Não podemos dizer que seja o maior avanço, mas achamos muito interessante a hipótese de a microbiota disbiótica ser um fator transmissível. Essa hipótese surgiu no artigo publicado na Science em 20201, o qual demonstra que a microbiota disbiótica cumpre os postulados de Koch e pode ser transmitida a outros indivíduos, alterando a respetiva microbiota e contribuindo para a suscetibilidade a doenças e para a disseminação de doenças não contagiosas.
Pensa que existe recentemente um interesse crescente pela microbiota?
A microbiota tem conquistado atenções nas últimas duas décadas porque se tornou evidente que o seu papel no hospedeiro vai além da fermentação. A associação de uma microbiota modificada, menos abundante e menos rica, com a doença, trouxe à tona e motivou estudos científicos que estabeleceram e destacaram a importância da microbiota, como no caso das doenças reumáticas.
Tem alguma sugestão para cuidarmos da nossa microbiota?

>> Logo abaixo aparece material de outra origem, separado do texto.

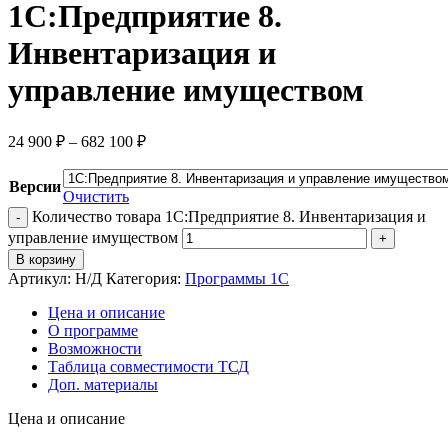
1С:Предприятие 8.
Инвентаризация и
управление имуществом
24 900
₽
–
682 100
₽
Версии
Очистить
Количество товара 1С:Предприятие 8. Инвентаризация и
управление имуществом
В корзину
Артикул:
Н/Д
Категория:
Программы 1С
Цена и описание
О программе
Возможности
Таблица совместимости ТСД
Доп. материалы
Цена и описание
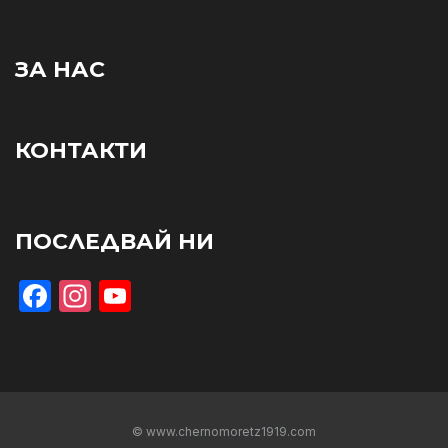
ЗА НАС
КОНТАКТИ
ПОСЛЕДВАЙ НИ
Facebook
Instagram
YouTube
© www.chernomoretz1919.com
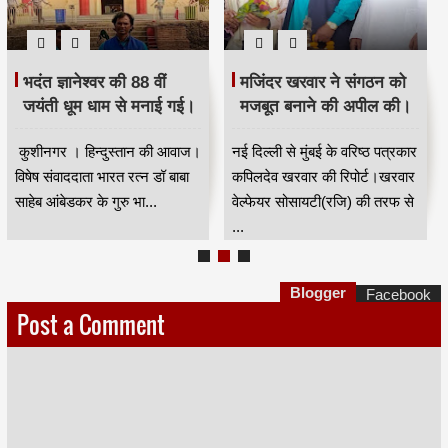
भदंत ज्ञानेश्वर की 88 वीं
मजिंदर खरवार ने संगठन को
जयंती धूम धाम से मनाई गई।
मजबूत बनाने की अपील की।
कुशीनगर । हिन्दुस्तान की आवाज।
नई दिल्ली से मुंबई के वरिष्ठ पत्रकार
विषेष संवाददाता भारत रत्न डॉ बाबा
कपिलदेव खरवार की रिपोर्ट।खरवार
साहेब आंबेडकर के गुरु भा...
वेल्फेयर सोसायटी(रजि) की तरफ से
...
Blogger
Facebook
Post a Comment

O fator modificável melhor conhecido para além dos antibióticos é a alimentação. Portanto, os hábitos alimentares saudáveis, como a dieta mediterrânea, podem ser uma maneira fácil de cuidarmos da nossa microbiota. Há também evidências crescentes da possibilidade de se modular a microbiota, o que representa uma opção terapêutica fantástica.